Can Hamsters Die from Shock?

Shock can be harmful to a hamster’s health. Shock is a significant cause of stress, which is well known to make pre-existing health conditions in hamsters, such as Tyzzer’s disease, far worse.

According to MSD Veterinary Manual, stress specifically precipitates the bacterium Clostridium piliforme, which is the bacteria related to Tyzzer’s disease. Over time, the condition causes painful liver lesions, eventually leading to liver failure.

Shock can also trigger heart attacks and, subsequently, heart failure. Stress and fear caused by trauma are common triggers and often result in secondary health issues.

Signs of heart failure include:

  • Rapid breathing
  • Respiratory distress
  • Difficulty or irregular breathing
  • Blue tint to the gums or skin
  • Appetite loss

There’s no treatment for heart failure, and hamsters with the condition require lots of care and attention to make them more comfortable in the final stages of life.

However, while shock can cause death, many hamsters recover from the initial trauma and continue to lead healthy lives.

You’ll likely need to address the cause of the shock, though, especially if it regularly occurs in your hamster’s environment, such as loud noises or predatory pets.

Frequent episodes of shock will eventually result in more significant issues in the long run.

What To Do if Your Hamster Is in Shock

Once you’ve recognized the signs of shock, you’ll need to step in to aid its recovery. While your hamster will likely want to be left alone for a while, there are steps you can take:

1/ Warmth

Hamsters will recover sooner if they’re kept warm. Good methods for warming up a hamster include:

  • Hot water bottle
  • Heat lamp
  • Putting the cage on a heating pad

Note that hamsters in shock may not want to be held, and they may also be injured. Check for injuries before handling your hamster, and wear gloves in the event of bites due to pain or irritability.

2/ Comfortable Place

A quiet place will help hamsters to calm down and de-elevate their heart rate.

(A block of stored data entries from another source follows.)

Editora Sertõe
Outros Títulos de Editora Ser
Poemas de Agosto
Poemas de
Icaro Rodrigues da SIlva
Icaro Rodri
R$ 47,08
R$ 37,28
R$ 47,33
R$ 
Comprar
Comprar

Ideal locations will be:

  • Quiet
  • No people or pets
  • Warm

3/ Physical Examination

Check your hamster for open wounds, bleeding, sprained muscles, or fractured bones. If you know your hamster has fallen or been involved in an altercation, injury is likely the cause.

4/ Treat Injuries

The two most common injuries that cause shock are:

Broken Bones

If your hamster has any broken bones, it must be examined by a vet. Bones can heal on their own, but a vet will ensure that they don’t heal incorrectly or at a bent angle.

You’ll know that your hamster has broken a bone if its limbs are misaligned, or it’s unable to move. A broken bone is likely if the hamster reacts badly when you touch a certain limb or area of its body.

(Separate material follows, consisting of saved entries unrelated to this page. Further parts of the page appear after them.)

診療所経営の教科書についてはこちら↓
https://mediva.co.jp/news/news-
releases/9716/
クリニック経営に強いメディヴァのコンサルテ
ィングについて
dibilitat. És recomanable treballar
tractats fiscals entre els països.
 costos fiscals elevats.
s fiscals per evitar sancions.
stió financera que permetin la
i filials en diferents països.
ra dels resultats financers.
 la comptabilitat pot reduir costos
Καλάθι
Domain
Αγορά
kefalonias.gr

Broken bones aren’t life-threatening, but they require immediate treatment.


If a wound is bleeding, staunch it by applying firm pressure.

You can use toilet paper or gauze to soak up the blood. Once the blood has mostly clotted, you can use styptic powder to stop the bleeding.

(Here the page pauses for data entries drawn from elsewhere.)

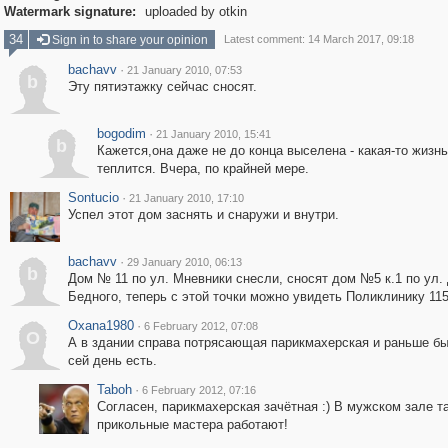
Watermark signature:
uploaded by otkin
34
Sign in to share your opinion
Latest comment: 14 March 2017, 09:18
bachavv
·
21 January 2010, 07:53
b
Эту пятиэтажку сейчас сносят.
bogodim
·
21 January 2010, 15:41
b
Кажется,она даже не до конца выселена - какая-то жизнь
теплится. Вчера, по крайней мере.
Sontucio
·
21 January 2010, 17:10
Успел этот дом заснять и снаружи и внутри.
bachavv
·
29 January 2010, 06:13
b
Дом № 11 по ул. Мневники снесли, сносят дом №5 к.1 по ул.
Бедного, теперь с этой точки можно увидеть Поликлинику 115
Oxana1980
·
6 February 2012, 07:08
O
А в здании справа потрясающая парикмахерская и раньше бы
сей день есть.
Taboh
·
6 February 2012, 07:16
Согласен, парикмахерская зачётная :) В мужском зале т
прикольные мастера работают!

Disinfect the wounds using a diluted antiseptic or salt and water solution. Unintentionally soaking a hamster’s coat can lower its body temperature.

For small wounds, apply the disinfectant with a cotton swab. For bigger wounds, use a syringe. Continue to apply the solution daily until there’s a scab.

If an infection occurs, antibiotics will be required to remove any swelling, redness, and pus.

5/ Keep It Company

According to Psychoneuroendocrinology, isolated Syrian hamsters had impaired wound healing due to stress. Even if a hamster is not injured, it needs less stress while recovering from the shock.

Keep your hamster company, as your presence is likely to aid recovery.

6/ Take To The Vet

Shock is only a medical emergency when accompanied by broken bones, bleeding, bacterial infection, or unconscious. Usually, a hamster will make a recovery on its own.